By contrast, what would the same $100 a month invested in the CPP at an annual return of 6 per cent less the cost of CPP management yield after 35 years?

The CPP investment would yield a pension approximately 80 per cent greater than an investment in RRSPs. This result is consistent with a British study by Mamta Murthi, Michael Orszag and Peter Orszag that in the U.K. individual pension accounts result in a 40 per cent reduction in pensions when compared to a public pension fund.

Would Canadians like those substantially greater pensions? They most certainly would.

Another consideration that Robson ignores is that the individual cannot know how much one needs to save for retirement. This is because the individual does not know how long he or she will live. And, in addition, the rate of interest on annuities may be based on government bond rates of say 16 per cent (as in the early 1980s) or just 3 per cent (as is the case now). But the large pension funds like the Canada Pension Fund can estimate quite accurately the life expectancies of the large numbers of its members. Thus the CPP is a far more efficient pension scheme than any individual RRSP or defined-contribution RPPs.

The CPP, then, both lowers the costs to the individual saver as well as reducing the individual’s risk. It should also be noted that the present level of CPP payments is considered inadequate by any serious analysis.

One other subject the Howe study does not report on is the effect of an increase in the retirement age. If the retirement age were to be gradually raised from 65 to 67 it would have a double effect; the years of saving would be increased by two years and the years of pension payments would be reduced by two years. The result would be a substantially positive increase in the adequacy of pensions looking out to the year 2050.

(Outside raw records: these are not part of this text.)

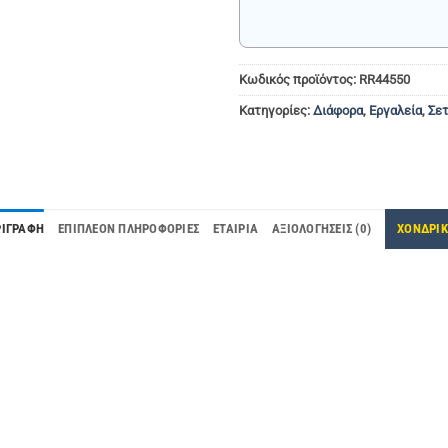
Κωδικός προϊόντος:
RR44550
Κατηγορίες:
Διάφορα
,
Εργαλεία
,
Σε
ΡΙΓΡΑΦΉ
ΕΠΙΠΛΈΟΝ ΠΛΗΡΟΦΟΡΊΕΣ
ΕΤΑΙΡΊΑ
ΑΞΙΟΛΟΓΉΣΕΙΣ (0)
ΧΟΝΔΡΙ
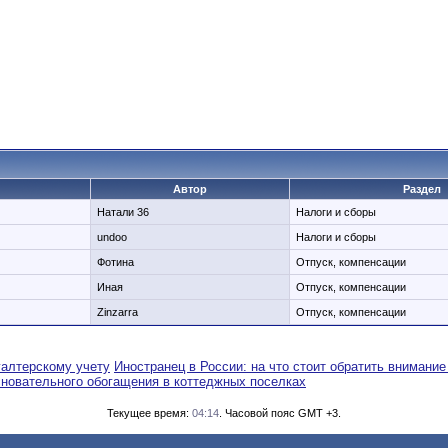
Автор
Раздел
Натали 36
Налоги и сборы
undoo
Налоги и сборы
Фотина
Отпуск, компенсации
Иная
Отпуск, компенсации
Zinzarra
Отпуск, компенсации
галтерскому учету
Иностранец в России: на что стоит обратить внимание
сновательного обогащения в коттеджных поселках
Текущее время:
04:14
. Часовой пояс GMT +3.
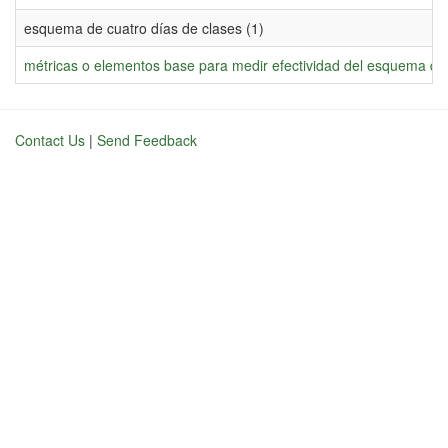
esquema de cuatro días de clases (1)
métricas o elementos base para medir efectividad del esquema de 
Contact Us
|
Send Feedback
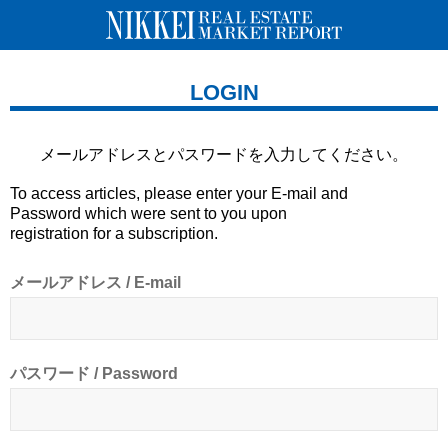
LOGIN
メールアドレスとパスワードを
入力してください。
To access articles, please enter your E-mail and
Password which were sent to you upon
registration for a subscription.
メールアドレス / E-mail
パスワード / Password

Robson also mentions that the Howe study shows that low-income individuals will be more effective in maintaining their income level in retirement than will the higher-income individuals. He, therefore, suggests that the higher-income individuals need “better private pensions and RRSPs” rather than an increase in the CPP.

Higher RRSP contributions would mean a tax-expenditure or a subsidy to savers. But such a subsidy would be paid for by the general taxpayer and the largest benefits would go to those in the highest income tax brackets. Thus Robson suggests as social policy that the poor should subsidize the rich so the rich can have larger pensions when they retire. That kind of social policy coming from the president of the C.D. Howe Institute must make the Liberal C.D. Howe spin in his grave.

It should also be remembered that an increase in savings, whether from increased CPP premiums or larger RRSP contributions or other savings, has exactly the same effect on the economy.

The exception is that increased RRSP contributions will make the financial institutions better off, while an increase in CPP contributions will make Canadian pensioners better off.

It is clear that increasing CPP contributions is by far the best way to improve pensions for Canadians. One would hope that all the finance ministers in Canada would heed this call for an improved Canada Pension Plan.

Douglas D. Peters is former chief economist of the Toronto-Dominion Bank and a former secretary of state (finance) in the Liberal government of Jean Chrétien.